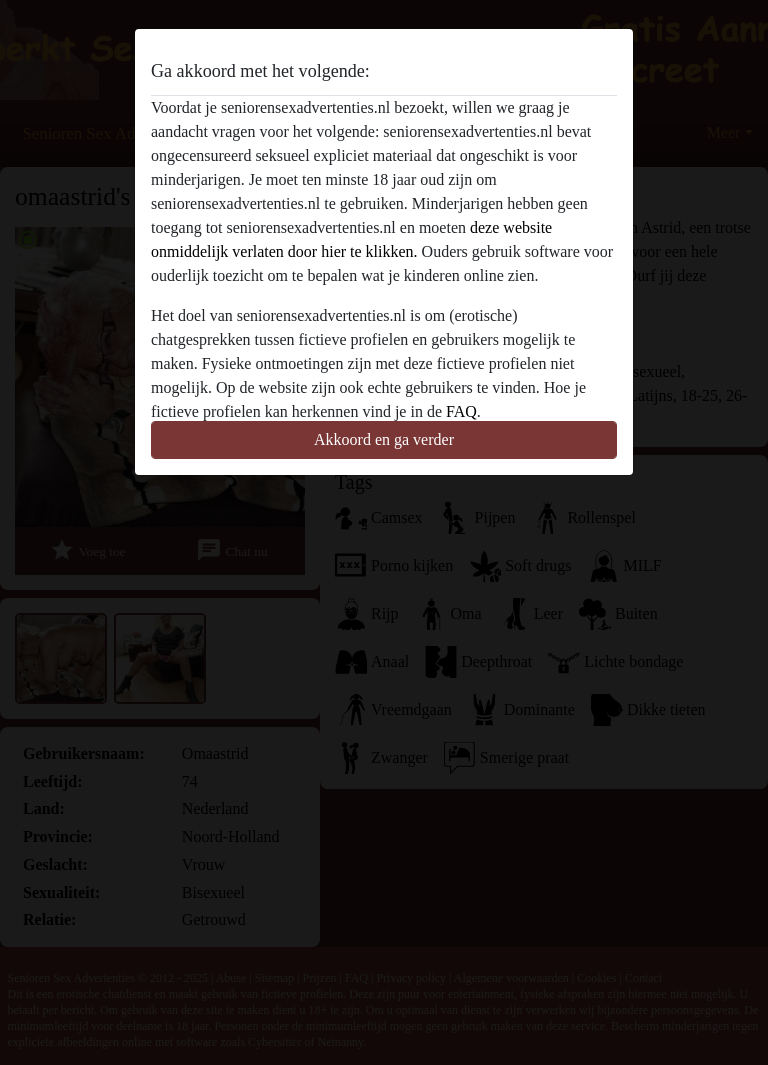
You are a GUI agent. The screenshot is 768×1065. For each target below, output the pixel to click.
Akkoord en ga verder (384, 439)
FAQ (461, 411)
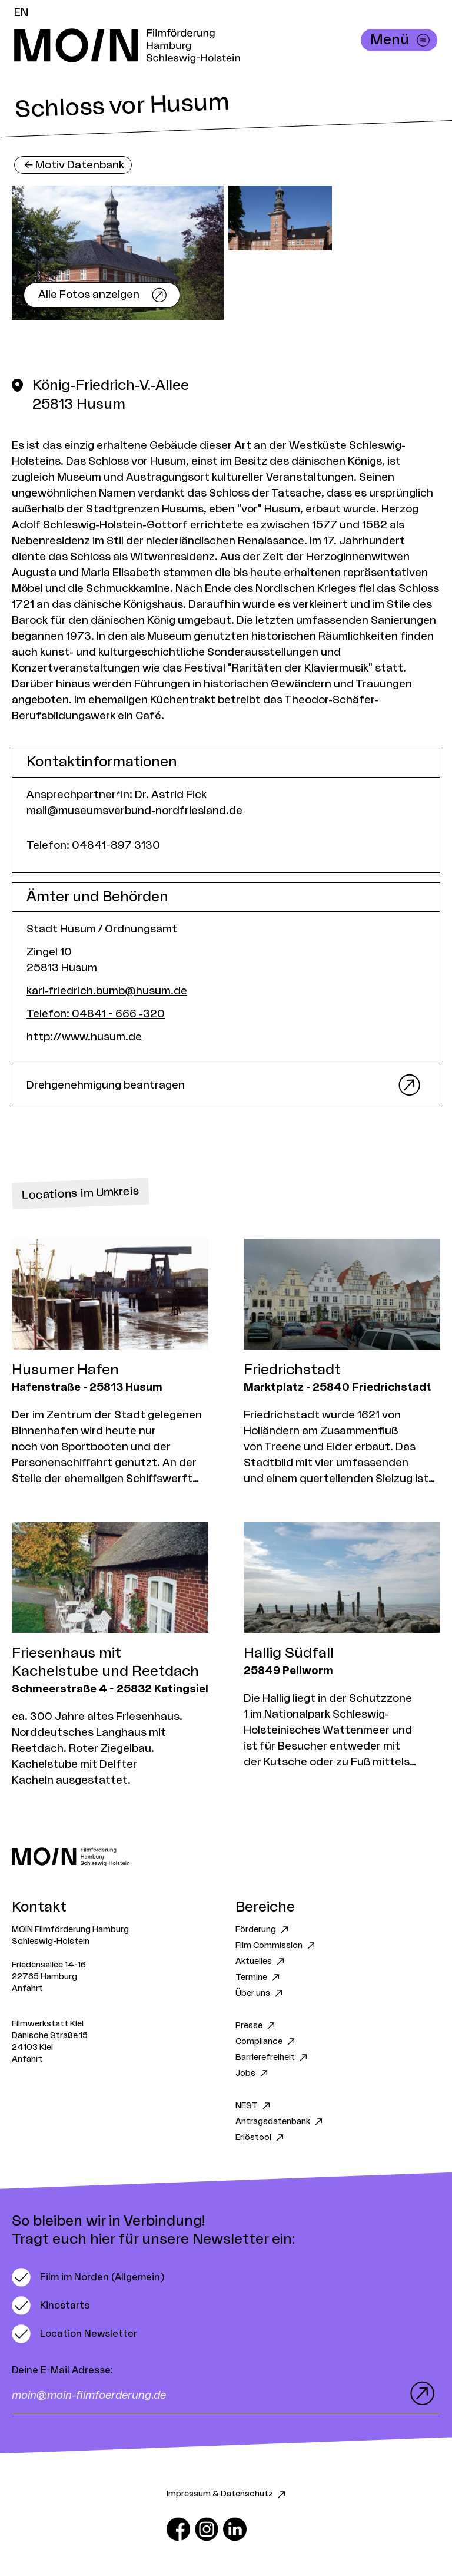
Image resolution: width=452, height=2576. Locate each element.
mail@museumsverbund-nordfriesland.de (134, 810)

^^^^^^^^^^^^^^^^

From the listing above, copy all lines holding the word "each".

The answer
You are a GUI agent. The screenshot is 768×1065. For each target below, output the pixel to click.
Image resolution: width=452, height=2576. Locate each element.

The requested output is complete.